A Library Story: Woodworth, ND to Mableton, GA

Stephanie Loose grew up on a farm outside of Woodworth, ND. She had a two year enlistment with the U.S. Army, permanently stationed at Fort Campbell, KY where she worked as an equipment supply specialist and had temporary duty singing for the post’s choir. She went to work as a receptionist in Salinas, CA where she remained for 40 years, eventually becoming partner in the CPA firm of Ingraham & Loose. She has a BS in Accounting from Golden Gate University. She was actively involved in local & state politics as a political treasurer in CA. Semi-retired, she now lives in Mableton, GA with her husband John Avery, a retired police officer. She has two children who live in Minnesota and Arizona with their families. Much time is spent traveling the world. Lately, she’s started to be an extra on movies & television shows.

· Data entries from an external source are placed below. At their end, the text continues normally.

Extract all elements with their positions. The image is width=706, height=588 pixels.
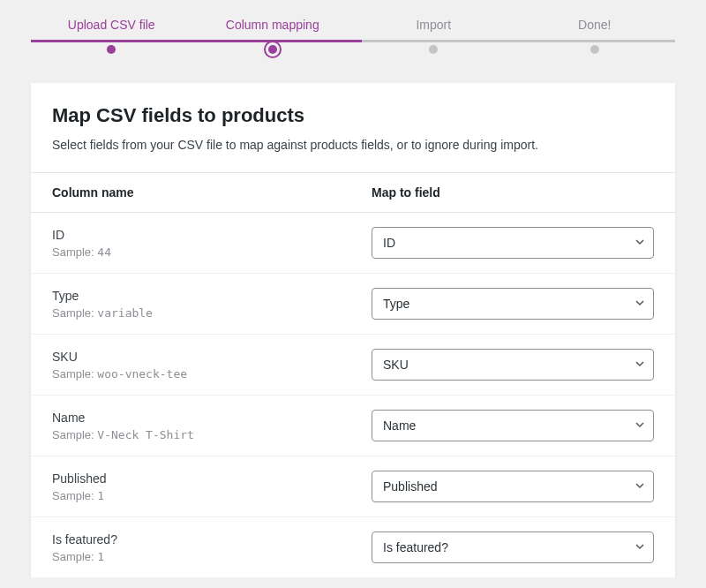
table-row: Name Sample: V-Neck T-Shirt Name	[31, 396, 675, 456]
table-row: Type Sample: variable Type	[31, 274, 675, 335]
stepper-steps: Upload CSV file Column mapping Import Do…	[0, 18, 706, 57]
sample-prefix: Sample:	[52, 245, 94, 259]
column-name: Name	[52, 411, 372, 425]
step-dot-icon	[429, 45, 438, 54]
page-title: Map CSV fields to products	[52, 104, 654, 127]
page-container: Upload CSV file Column mapping Import Do…	[0, 0, 706, 577]
column-name: Is featured?	[52, 532, 372, 547]
step-dot-icon	[266, 42, 280, 57]
column-sample: Sample: variable	[52, 306, 372, 320]
field-select[interactable]: SKU	[372, 349, 654, 381]
step-done: Done!	[514, 18, 676, 57]
table-row: ID Sample: 44 ID	[31, 213, 675, 274]
select-value: ID	[383, 236, 625, 250]
sample-value: 1	[97, 489, 104, 502]
row-column-info: Published Sample: 1	[52, 471, 372, 502]
column-name: ID	[52, 228, 372, 242]
page-description: Select fields from your CSV file to map …	[52, 136, 654, 155]
row-column-info: Name Sample: V-Neck T-Shirt	[52, 411, 372, 441]
sample-prefix: Sample:	[52, 367, 94, 381]
step-label: Import	[416, 18, 451, 32]
step-import: Import	[353, 18, 514, 57]
row-field-select: SKU	[372, 349, 654, 381]
sample-value: variable	[97, 306, 153, 320]
step-column-mapping[interactable]: Column mapping	[192, 18, 354, 57]
sample-prefix: Sample:	[52, 550, 94, 563]
row-field-select: Type	[372, 288, 654, 320]
field-select[interactable]: Published	[372, 471, 654, 502]
table-row: Is featured? Sample: 1 Is featured?	[31, 517, 675, 577]
step-label: Done!	[578, 18, 611, 32]
column-sample: Sample: 1	[52, 550, 372, 563]
column-sample: Sample: woo-vneck-tee	[52, 367, 372, 381]
th-column-name: Column name	[52, 185, 372, 200]
row-column-info: SKU Sample: woo-vneck-tee	[52, 350, 372, 381]
step-label: Upload CSV file	[68, 18, 155, 32]
select-value: Is featured?	[383, 540, 625, 554]
column-name: Published	[52, 471, 372, 486]
step-dot-icon	[590, 45, 599, 54]
row-column-info: Is featured? Sample: 1	[52, 532, 372, 563]
sample-prefix: Sample:	[52, 489, 94, 502]
mapping-panel: Map CSV fields to products Select fields…	[31, 83, 675, 577]
step-upload[interactable]: Upload CSV file	[31, 18, 192, 57]
table-header: Column name Map to field	[31, 172, 675, 213]
th-map-to-field: Map to field	[372, 185, 654, 200]
column-name: SKU	[52, 350, 372, 364]
field-select[interactable]: Is featured?	[372, 531, 654, 563]
select-value: Published	[383, 479, 625, 494]
field-select[interactable]: Name	[372, 410, 654, 441]
row-field-select: Is featured?	[372, 531, 654, 563]
sample-value: woo-vneck-tee	[97, 367, 187, 381]
sample-prefix: Sample:	[52, 428, 94, 441]
stepper: Upload CSV file Column mapping Import Do…	[0, 0, 706, 83]
step-dot-icon	[107, 45, 116, 54]
step-label: Column mapping	[226, 18, 319, 32]
select-value: Name	[383, 418, 625, 433]
row-field-select: Published	[372, 471, 654, 502]
select-value: Type	[383, 297, 625, 311]
sample-prefix: Sample:	[52, 306, 94, 320]
column-sample: Sample: V-Neck T-Shirt	[52, 428, 372, 441]
row-field-select: Name	[372, 410, 654, 441]
sample-value: V-Neck T-Shirt	[97, 428, 194, 441]
row-column-info: ID Sample: 44	[52, 228, 372, 259]
row-field-select: ID	[372, 227, 654, 259]
mapping-table: Column name Map to field ID Sample: 44 I…	[31, 172, 675, 577]
sample-value: 1	[97, 550, 104, 563]
field-select[interactable]: ID	[372, 227, 654, 259]
column-name: Type	[52, 289, 372, 303]
select-value: SKU	[383, 358, 625, 372]
table-row: SKU Sample: woo-vneck-tee SKU	[31, 335, 675, 396]
table-row: Published Sample: 1 Published	[31, 456, 675, 517]
panel-header: Map CSV fields to products Select fields…	[31, 83, 675, 172]
sample-value: 44	[97, 245, 111, 259]
column-sample: Sample: 44	[52, 245, 372, 259]
column-sample: Sample: 1	[52, 489, 372, 502]
field-select[interactable]: Type	[372, 288, 654, 320]
row-column-info: Type Sample: variable	[52, 289, 372, 320]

                                                          Woodworth to Mableton

As a young reader, I knew I liked Burgess books. I recall the shape, size and art on the cover and where they were located. I was very surprised years later, when I realized Burgess wasn’t the type of book, but the author.

I was the school librarian for three years at Woodworth High School. All juniors and seniors were required to write a paper on a topic of their choice. We would travel by bus to visit Alfred Dickey Library in Jamestown where we learned about the Dewey Decimal System and how to use the card files.

Not sure why, but it still brings about an excitement when I think about it. Maybe it was the empowerment I felt when I found what I was looking for. I’ve come back to Alfred Dickey library at various times since I left North Dakota in 1975. The Alfred Dickey Library aroma always brings back memories of my high school research.

As a parent in California, I was always within walking distance of the John Steinbeck Library and walked there many times with my son to get our reading material. I organized candidate forums here, in one of rooms available to the community.

Now, a resident of Mableton, Georgia, I live very close to a library. My last trip there wasn’t to get books though, it was to see the total eclipse of the sun.